In Aderemi v London and South Eastern Railway  ICR 591 Langstaff J explained that considering a “substantial adverse effect” required looking at what the claimant cannot do. Once s/he establishes an adverse effect that is “more than minor or trivial”, the test is met. This test was endorsed by the Court of Appeal in the recent case of Billett v Ministry of Defence  EWCA Civ 773.
This is a relatively low threshold for disability, and the spectrum of people falling within that definition is extremely wide. At one end of the scale are claimants like Mr Billett, who, though disabled, secured work as a lorry driver with virtually no hindrance. How should tables A – D be used in such a case?
The Ogden Tables make clear that the court is entitled to make an adjustment to the reduction factor in appropriate cases and there are a number of examples of courts doing so (eg Conner v Bradman, Sharma v Noon, Hindmarch v Virgin Airways). The Ogden Tables also recognise that there will still be some cases where a Smith v Manchester award – rather than a substantial award for future loss of earnings – remains appropriate.
This is exactly what the Court of Appeal did in Billett v Ministry of Defence – which Jackson LJ described as a “classic example” of a case where the Smith v Manchester approach should be followed. There were three reasons:-
- The claimant was at the outer edge of the spectrum of disability: the judge found he only just met the definition.

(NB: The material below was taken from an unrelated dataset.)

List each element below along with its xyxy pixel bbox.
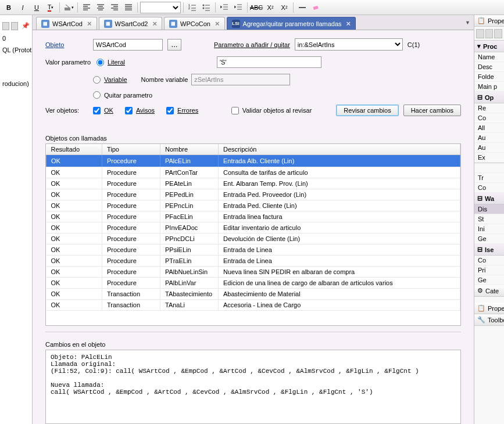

- The disability affected the claimant’s career much less than his activities outside of work.
- Because of these factors, there was no rational basis for determining how the reduction factor should be adjusted.
The Court of Appeal substituted the judge’s loss of earnings award with a Smith v Manchesteraward of 2 years’ earnings.
Thus the Court of Appeal have endorsed a flexible approach to future loss of earnings for disabled people: where the claimant is firmly inside the spectrum of disabled people, and where the disability has a significant impact on the claimant’s chosen career, Tables A – D will be a “valuable aid” – and should be the subject of adjustment as appropriate. It is open to argue the adjustment should be to increase the award for future loss of earnings, rather than to decrease it. But Billett provides strong authority for retaining the Smith v Manchester approach in cases of minor disabilities with little effect on the claimant’s chosen career.